Omit the images, then print each record below exactly as it reads.

== Segment start ==

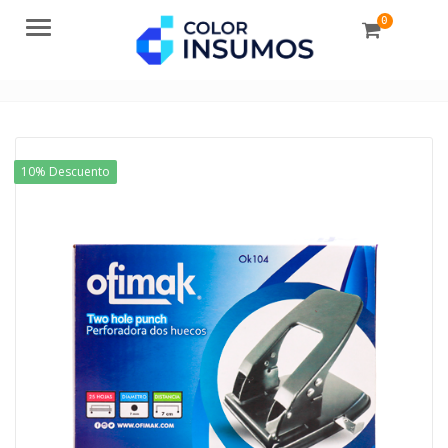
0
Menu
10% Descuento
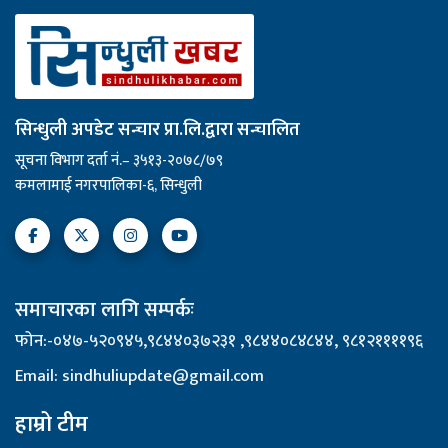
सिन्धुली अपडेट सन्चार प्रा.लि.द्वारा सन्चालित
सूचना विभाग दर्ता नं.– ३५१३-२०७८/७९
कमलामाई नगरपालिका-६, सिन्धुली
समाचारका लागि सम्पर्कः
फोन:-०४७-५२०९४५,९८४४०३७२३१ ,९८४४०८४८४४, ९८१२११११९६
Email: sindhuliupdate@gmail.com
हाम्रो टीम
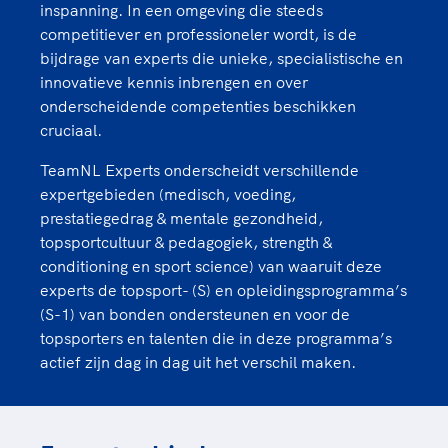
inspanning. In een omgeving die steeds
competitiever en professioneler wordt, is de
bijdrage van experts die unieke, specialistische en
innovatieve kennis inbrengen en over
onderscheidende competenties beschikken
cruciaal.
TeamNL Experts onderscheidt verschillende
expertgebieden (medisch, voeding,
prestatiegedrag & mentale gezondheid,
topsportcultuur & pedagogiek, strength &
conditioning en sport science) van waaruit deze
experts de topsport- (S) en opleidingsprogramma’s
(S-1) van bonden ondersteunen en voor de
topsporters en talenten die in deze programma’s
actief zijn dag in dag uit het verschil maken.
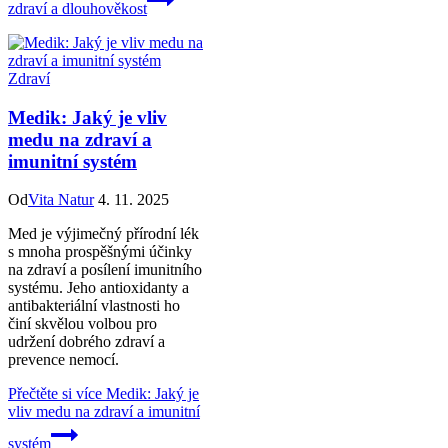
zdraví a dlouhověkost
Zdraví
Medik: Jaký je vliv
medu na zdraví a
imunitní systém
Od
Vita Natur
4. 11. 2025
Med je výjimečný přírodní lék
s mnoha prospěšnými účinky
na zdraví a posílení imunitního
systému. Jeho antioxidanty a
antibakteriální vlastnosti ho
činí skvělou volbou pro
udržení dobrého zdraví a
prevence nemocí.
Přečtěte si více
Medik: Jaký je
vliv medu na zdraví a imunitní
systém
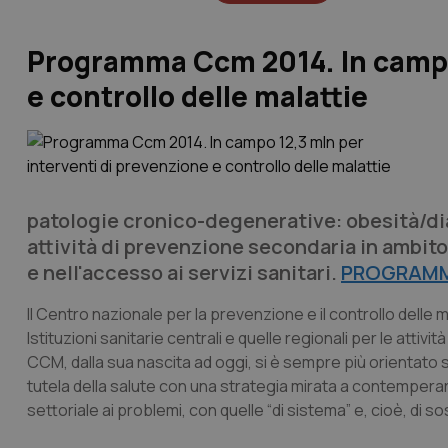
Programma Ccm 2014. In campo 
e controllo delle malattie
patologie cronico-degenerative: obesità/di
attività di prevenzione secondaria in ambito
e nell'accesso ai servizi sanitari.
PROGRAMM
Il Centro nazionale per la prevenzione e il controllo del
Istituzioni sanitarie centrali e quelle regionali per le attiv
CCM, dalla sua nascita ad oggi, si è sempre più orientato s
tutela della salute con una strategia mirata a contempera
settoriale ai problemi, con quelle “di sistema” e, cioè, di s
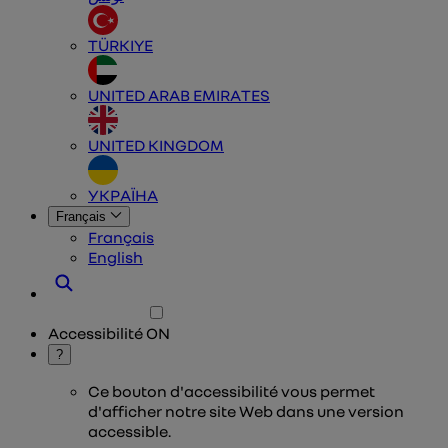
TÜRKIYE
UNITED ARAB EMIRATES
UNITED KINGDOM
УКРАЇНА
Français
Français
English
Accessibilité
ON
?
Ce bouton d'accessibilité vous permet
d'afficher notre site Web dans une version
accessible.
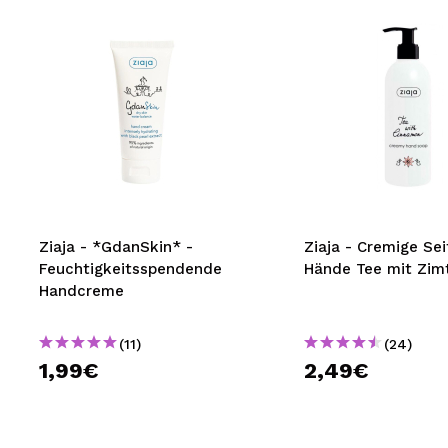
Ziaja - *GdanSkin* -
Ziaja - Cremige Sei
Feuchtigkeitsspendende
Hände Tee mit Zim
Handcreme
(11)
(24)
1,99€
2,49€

== Segment end ==

Written response ->
0
Menu
10% Descuento
सिन्धुली अपडेट सन्चार प्रा.लि.द्वारा सन्चालित
सूचना विभाग दर्ता नं.– ३५१३-२०७८/७९
कमलामाई नगरपालिका-६, सिन्धुली
समाचारका लागि सम्पर्कः
फोन:-०४७-५२०९४५,९८४४०३७२३१ ,९८४४०८४८४४, ९८१२११११९६
Email: sindhuliupdate@gmail.com
हाम्रो टीम
inspanning. In een omgeving die steeds
competitiever en professioneler wordt, is de
bijdrage van experts die unieke, specialistische en
innovatieve kennis inbrengen en over
onderscheidende competenties beschikken
cruciaal.
TeamNL Experts onderscheidt verschillende
expertgebieden (medisch, voeding,
prestatiegedrag & mentale gezondheid,
topsportcultuur & pedagogiek, strength &
conditioning en sport science) van waaruit deze
experts de topsport- (S) en opleidingsprogramma’s
(S-1) van bonden ondersteunen en voor de
topsporters en talenten die in deze programma’s
actief zijn dag in dag uit het verschil maken.
zdraví a dlouhověkost
Zdraví
Medik: Jaký je vliv
medu na zdraví a
imunitní systém
Od
Vita Natur
4. 11. 2025
Med je výjimečný přírodní lék
s mnoha prospěšnými účinky
na zdraví a posílení imunitního
systému. Jeho antioxidanty a
antibakteriální vlastnosti ho
činí skvělou volbou pro
udržení dobrého zdraví a
prevence nemocí.
Přečtěte si více
Medik: Jaký je
vliv medu na zdraví a imunitní
systém
Programma Ccm 2014. In campo 
e controllo delle malattie
patologie cronico-degenerative: obesità/di
attività di prevenzione secondaria in ambito
e nell'accesso ai servizi sanitari.
PROGRAMM
Il Centro nazionale per la prevenzione e il controllo del
Istituzioni sanitarie centrali e quelle regionali per le attiv
CCM, dalla sua nascita ad oggi, si è sempre più orientato s
tutela della salute con una strategia mirata a contempera
settoriale ai problemi, con quelle “di sistema” e, cioè, di s
TÜRKIYE
UNITED ARAB EMIRATES
UNITED KINGDOM
УКРАЇНА
Français
Français
English
Accessibilité
ON
?
Ce bouton d'accessibilité vous permet
d'afficher notre site Web dans une version
accessible.
Ziaja - *GdanSkin* -
Ziaja - Cremige Sei
Feuchtigkeitsspendende
Hände Tee mit Zim
Handcreme
(11)
(24)
1,99€
2,49€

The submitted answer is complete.